# Success!



## brightstar (Apr 24, 2012)

After 6 months of gathering food for our prep through home canning what I could, oven canning dry goods, and throwing in a little extra every grocery trip I have reached my first goal of a 3 month supply for our family of 3. I didn't even realize until I went to add a few things from the store and realized my current storage area was full  I tested some saltines I had crushed and oven canned (I don't have a sealing attachment for jars on my vacuum sealer) about 6 months ago. Figured they would go stale faster than anything. Turned the lid, heard the pop and air go rushing in. They are as crunchy as the day I did them. Next goal-6 month supply.


----------



## TheAnt (Jun 7, 2011)

Good job! Keep up the good work!


----------



## Immolatus (Feb 20, 2011)

Bravo! Easier than you thought, huh?


----------



## UncleJoe (Jan 11, 2009)

Slow and steady wins the race.
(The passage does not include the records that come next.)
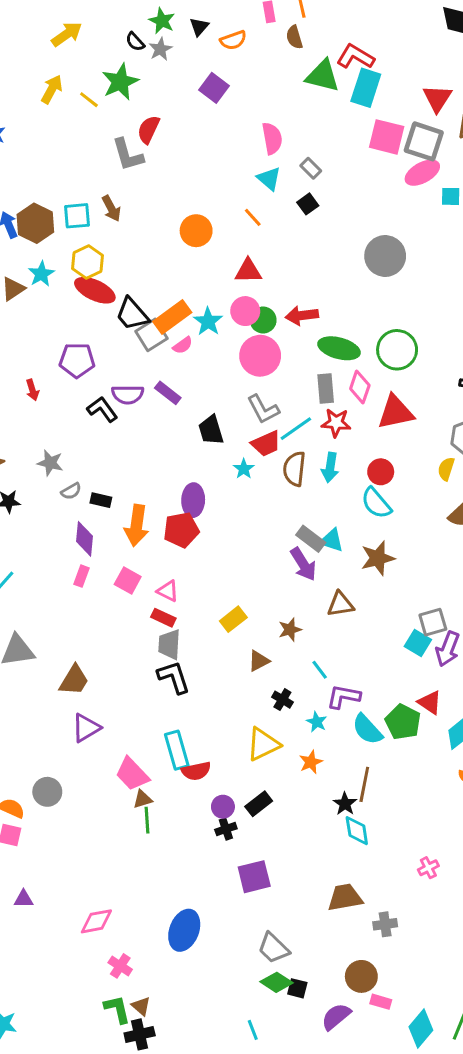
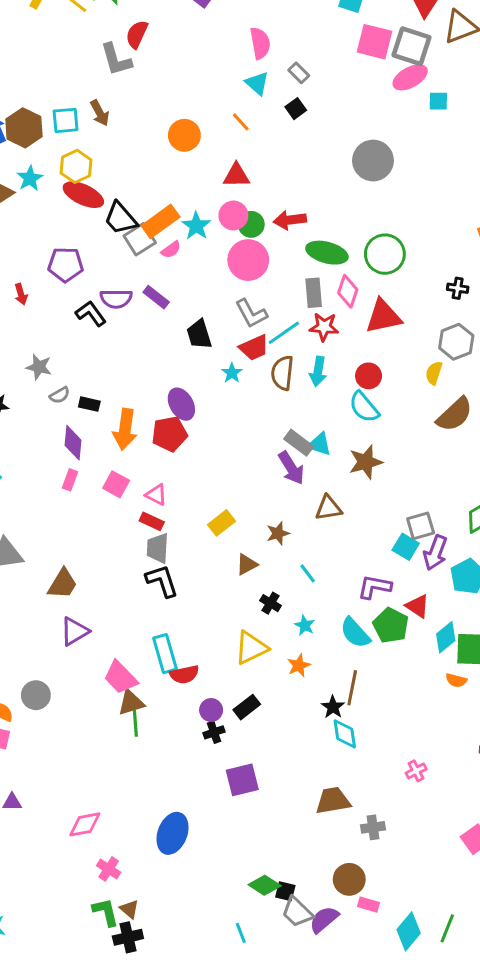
purple ellipse: (193, 500) -> (181, 404), turned -32
purple L-shape: (343, 697) -> (374, 587), moved
brown triangle: (143, 799) -> (131, 703), size x1.4
gray trapezoid: (274, 948) -> (297, 912), moved

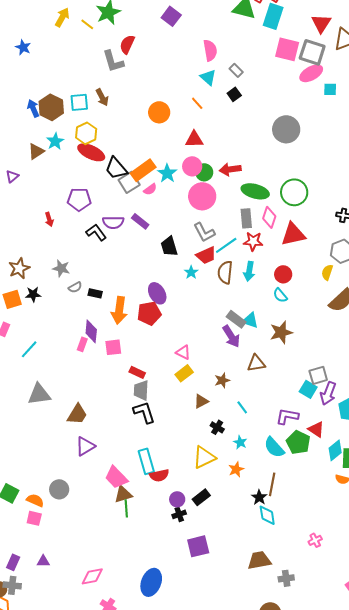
cyan semicircle: (364, 407) -> (280, 295), size x0.7
purple diamond: (73, 443) -> (91, 331), moved
pink square: (116, 484) -> (113, 347), turned -36
pink triangle: (156, 495) -> (183, 352), moved

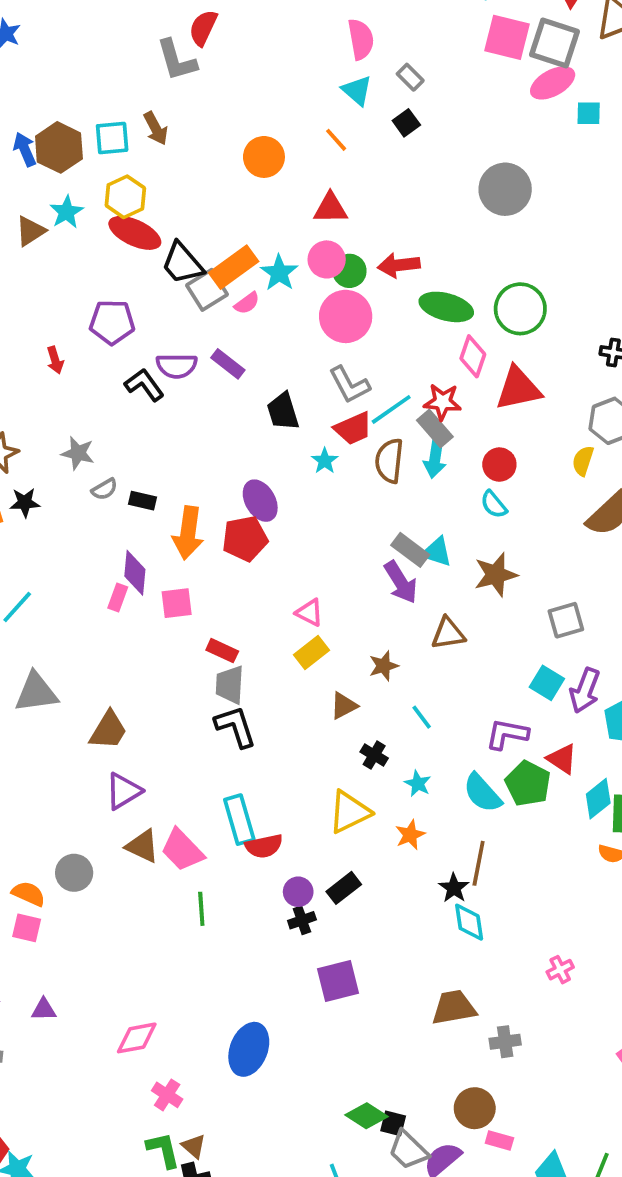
gray rectangle: (246, 218) -> (435, 428), moved, turned -36
gray square: (318, 375) -> (566, 620), moved
brown triangle: (123, 494) -> (142, 846), moved, turned 42

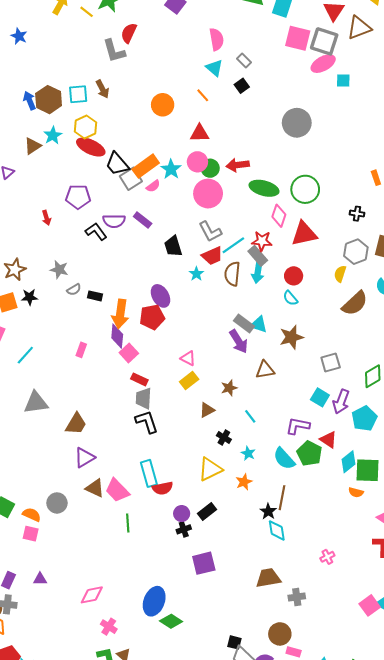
purple diamond: (135, 573) -> (117, 336), moved
pink square: (177, 603) -> (129, 353), moved, turned -36
green diamond: (366, 1116) -> (171, 621), moved

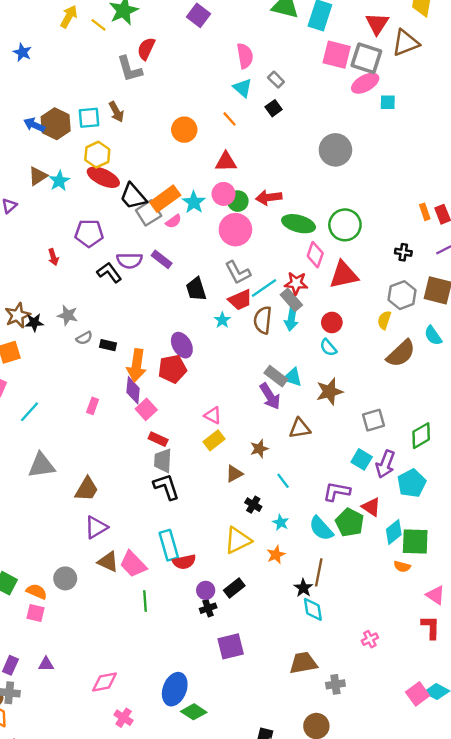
blue arrow: (30, 101) -> (34, 125), turned -42
cyan star: (53, 135) -> (59, 181), moved
black star: (30, 297) -> (34, 322), moved

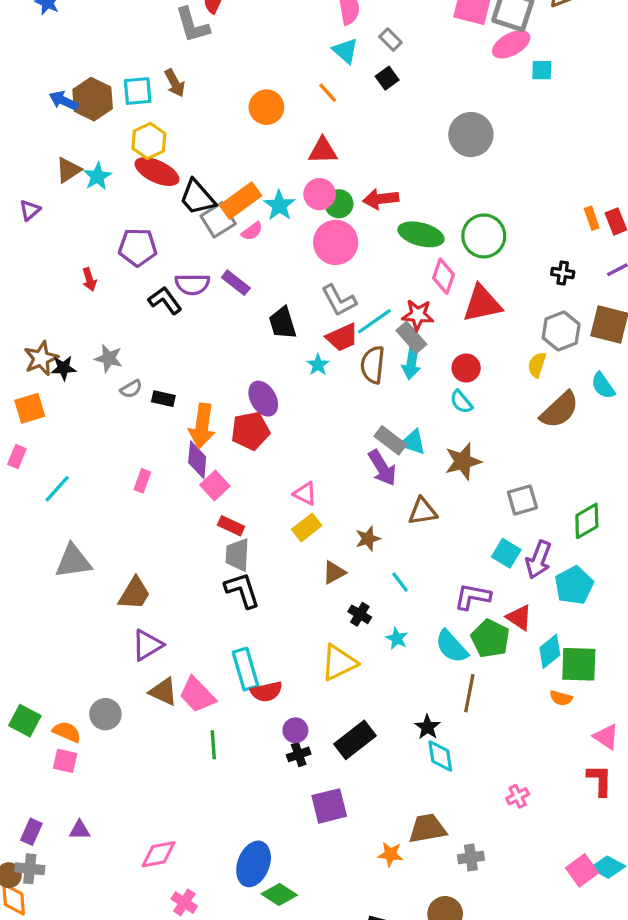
orange star: (276, 555) -> (390, 854), moved, turned 30
brown line: (319, 572) -> (469, 693), moved
black rectangle: (234, 588) -> (355, 740), moved, size x1.4

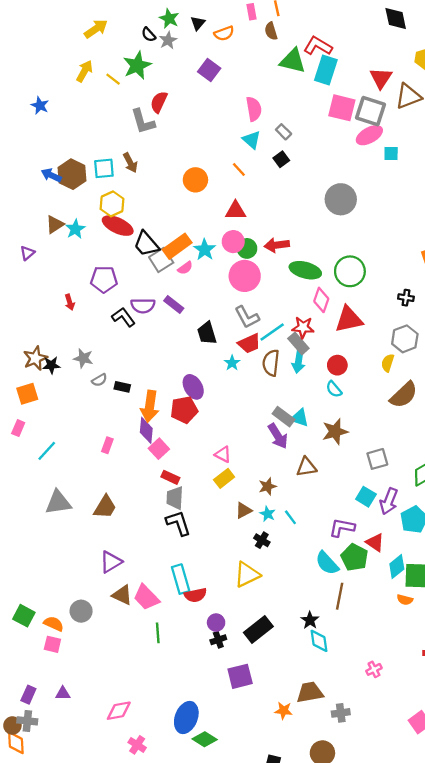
brown trapezoid: (134, 593) -> (105, 507), moved
cyan star: (397, 638) -> (268, 514), moved

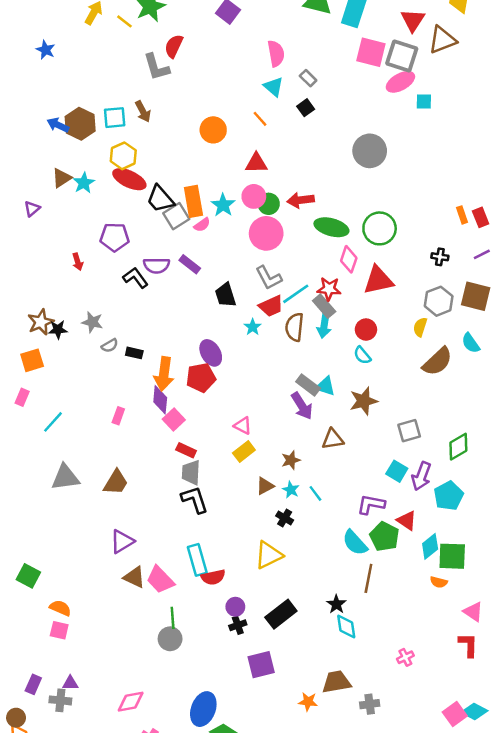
orange rectangle: (177, 246) -> (193, 201), turned -64
gray circle: (81, 611) -> (170, 639), moved
green square: (24, 616) -> (28, 576), moved
gray cross: (27, 721) -> (60, 700), moved

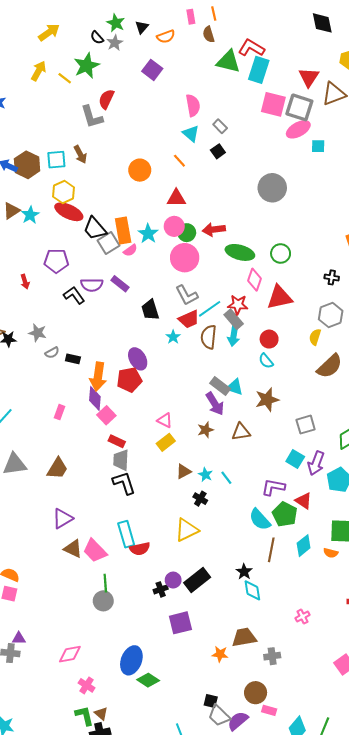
green circle: (380, 228) -> (281, 253), size x0.7
brown star: (291, 460) -> (205, 430), moved
cyan diamond: (430, 546) -> (304, 546), moved
purple circle: (235, 607) -> (173, 580), moved

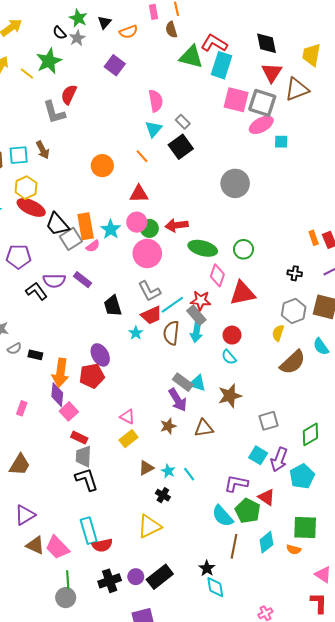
black diamond: (322, 23) -> (266, 43), moved
cyan triangle: (191, 134) -> (154, 129), turned 30
black square: (218, 151) -> (181, 147), size x1.6
black cross: (161, 589) -> (110, 581), moved, size x1.5

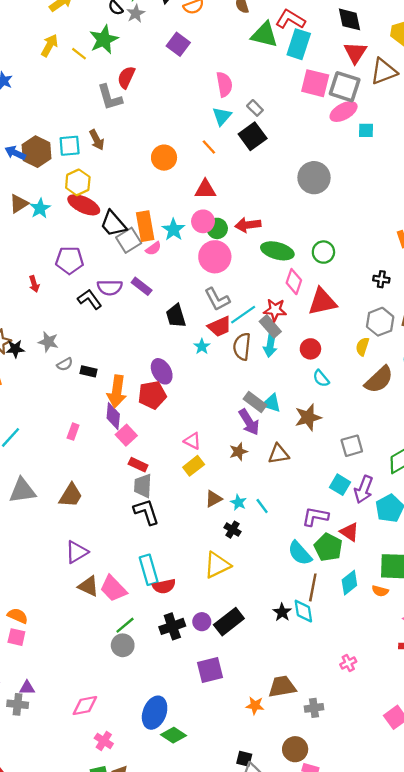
cyan semicircle: (229, 357) -> (321, 378), moved
green line: (68, 580) -> (125, 625), turned 54
cyan diamond: (215, 587) -> (303, 611), moved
Keep it up. :beercheer:


----------



## jsriley5 (Sep 22, 2012)

Awesome I"m glad for you I know how reaching these little milestones along our path/lists feels great have been reaching some milestones lately too. Such as wanting to have some gold and silver and finally was able and got the courage to jump in there. When that package arrived I was all warm and fuzzy inside a milestone had been reached. 

Keep going and best of luck. Luck being somthing we make for ourselves by being alert and READY.


----------